The video decision server can use an existing traffic light controller, if it is not quite ancient. Our software only gives commands to change the operating modes of this controller. In case of loss of communication, this controller will go into default mode – that's all.
About the most difficult! Today, traffic lights of the last century are already everywhere. Under them, a huge infrastructure has been created with a lot of money for maintenance. The leadership of the regions of the Russian Federation is technocratic in itself, and there is also a redistribution of the market. This task cannot be solved without political will.
There is also positive news, the Russian Government is actively developing an Intelligent Transport System, at least in words. There are quite a lot of resolutions of the Government of the Russian Federation for this, moreover, money is allocated – at least according to this decree. But in our experience, progress is so strongly resisted on the ground, that they often do not even master these tools, despite the fact that there is a penalty for this.
There is one more news of average positivity: Progress will still come! It would be wrong to think that the money is allocated just like that, government circles are actively moving Moscow firms that are engaged in the supply of adaptive traffic lights. And it is difficult to resist against Moscow, it will come and demolish all the" politicians " of the region. But the news is average, because adaptive management is the last century, it has been used in the United States for 50 years and today it is changing to a neural network.
Thus, it is safe to say that Smart traffic lights will appear everywhere in the coming years.
Start with one or the whole city at once? We see different opinions: somewhere they want to run- in one intersection, and somewhere the leadership of the region is firmly against point changes, arguing that they will break the existing infrastructure. Believe me, arguing with the management in all cases does not make sense, but from the point of view of logic, both options are suitable.
Most often, in order to do nothing, they say: there is no money for the whole city, and the gradual introduction will break the logic of other traffic lights built over the years and lead to a collapse, such as if traffic flows go faster somewhere, in other places everything will stand up. We hear it all the time.

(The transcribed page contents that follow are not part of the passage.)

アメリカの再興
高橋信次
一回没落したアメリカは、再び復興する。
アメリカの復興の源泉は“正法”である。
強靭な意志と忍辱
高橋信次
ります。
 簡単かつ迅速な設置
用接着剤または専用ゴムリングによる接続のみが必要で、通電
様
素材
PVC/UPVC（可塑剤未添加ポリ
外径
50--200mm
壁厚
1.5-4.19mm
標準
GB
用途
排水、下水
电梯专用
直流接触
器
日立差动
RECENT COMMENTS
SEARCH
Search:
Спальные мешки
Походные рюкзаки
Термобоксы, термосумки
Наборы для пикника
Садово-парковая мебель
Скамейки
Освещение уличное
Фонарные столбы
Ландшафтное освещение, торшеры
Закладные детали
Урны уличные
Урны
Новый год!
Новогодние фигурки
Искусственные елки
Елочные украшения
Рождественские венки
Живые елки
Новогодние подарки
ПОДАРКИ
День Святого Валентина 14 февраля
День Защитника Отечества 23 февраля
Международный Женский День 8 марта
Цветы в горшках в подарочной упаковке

But, in cities, every day there are some changes with the capacity: roads are blocked for repairs, new streets are built, streets are narrowed in winter, new traffic lights are installed, signs are changed… Nothing has yet led to a collapse, but on the contrary-it unloads traffic.
Installing a single smart intersection is equivalent to building one more lane in all directions or putting a "stop prohibited" sign on the roadsides. Such a situation is easy to calculate, and rebuild the nearest traffic lights, as it has always been done for many decades. Talk of the end of the world is greatly exaggerated.

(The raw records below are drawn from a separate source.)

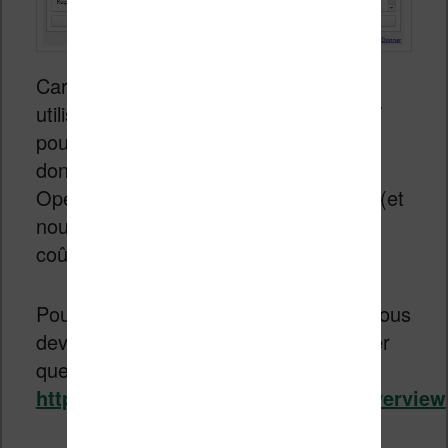
Car, vous allez voir, vous aller devoir
utiliser l’outil de traduction de ChatGPT
pour que cela fonctionne. Il vous faut
donc récupérer une clé API de chez
OpenAI que vous devez renseigner ici (et
nous verrons plus loin combien cela
coûte).
Pour configurer OpenAI et ChatGPT, vous
devez vous rendre sur leur site et payer
quelques euros :
https://platform.openai.com/docs/overview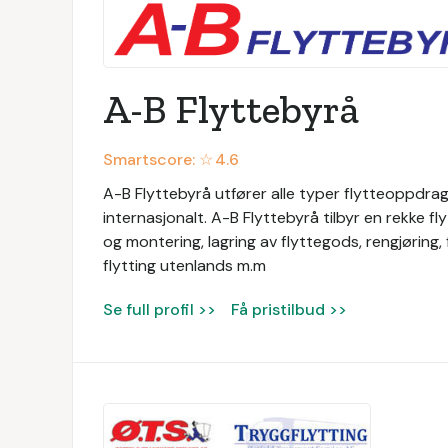
A-B Flyttebyrå
Smartscore: ☆
4.6
A-B Flyttebyrå utfører alle typer flytteoppdrag
internasjonalt. A-B Flyttebyrå tilbyr en rekke f
og montering, lagring av flyttegods, rengjøring, 
flytting utenlands m.m
Se full profil >>
Få pristilbud >>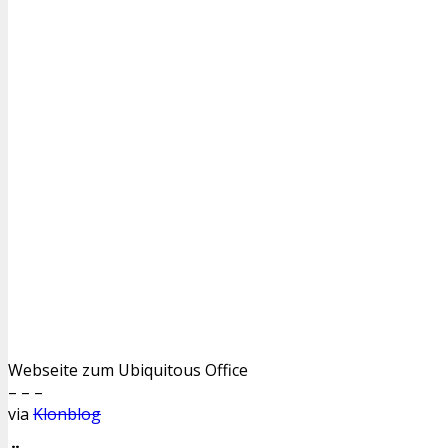
Webseite zum Ubiquitous Office
– – –
via
Klonblog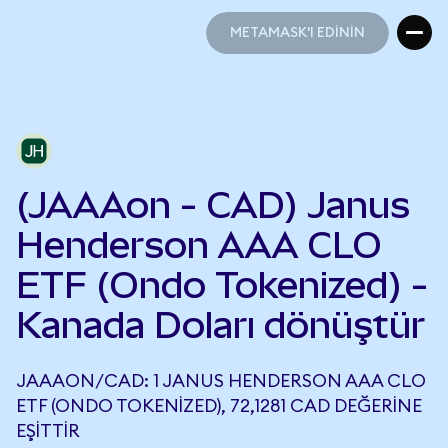
METAMASK'I EDİNİN
METAMASK'I EDİNİN
(JAAAon - CAD) Janus
Henderson AAA CLO
ETF (Ondo Tokenized) -
Kanada Doları dönüştür
JAAAON/CAD: 1 JANUS HENDERSON AAA CLO
ETF (ONDO TOKENIZED), 72,1281 CAD DEĞERINE
EŞITTIR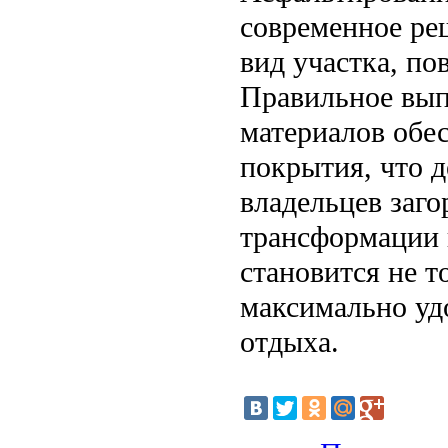
современное ре
вид участка, по
Правильное вып
материалов обе
покрытия, что д
владельцев заго
трансформации 
становится не 
максимально уд
отдыха.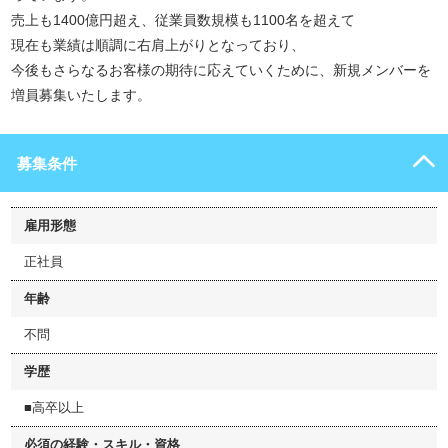
売上も1400億円超え、従業員数規模も1100名を超えて
現在も業績は順調に右肩上がりとなっており、
今後もさらなるお客様の期待に応えていくために、新規メンバーを
増員募集いたします。
募集条件
雇用形態
正社員
年齢
不問
学歴
■高卒以上
必須の経験・スキル・資格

Moreover, the neural network intersection sees the traffic flow and to the exit, so it can quickly rebuild, if it understands, that there is no point in allowing to pass transport in this particular direction.

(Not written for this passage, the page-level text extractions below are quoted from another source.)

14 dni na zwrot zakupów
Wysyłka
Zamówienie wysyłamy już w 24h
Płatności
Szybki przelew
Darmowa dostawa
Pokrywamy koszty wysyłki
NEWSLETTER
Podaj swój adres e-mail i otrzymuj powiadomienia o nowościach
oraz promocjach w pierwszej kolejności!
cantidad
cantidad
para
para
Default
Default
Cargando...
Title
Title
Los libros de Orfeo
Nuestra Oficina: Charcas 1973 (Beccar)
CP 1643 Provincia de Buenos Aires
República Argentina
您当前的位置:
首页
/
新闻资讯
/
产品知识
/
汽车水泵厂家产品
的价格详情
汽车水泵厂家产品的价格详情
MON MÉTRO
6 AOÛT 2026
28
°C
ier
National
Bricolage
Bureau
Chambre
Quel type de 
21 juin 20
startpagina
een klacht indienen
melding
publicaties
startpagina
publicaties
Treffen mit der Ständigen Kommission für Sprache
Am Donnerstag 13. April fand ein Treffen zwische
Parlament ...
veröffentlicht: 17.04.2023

For the sake of information, it should be added that in a dozen years another type of Smart traffic lights will come - Communication. Even today, Volvo cars are equipped with equipment, that can transmit data about itself to all interested traffic control systems. You don't even need cameras. But for this it is necessary, that all the old models are rusted. Although it is possible, that such devices will become mandatory - as well as airplane detector, which were introduced after one of the air crashes. Of course, useful and life-saving technologies may not reach Russia for a long time.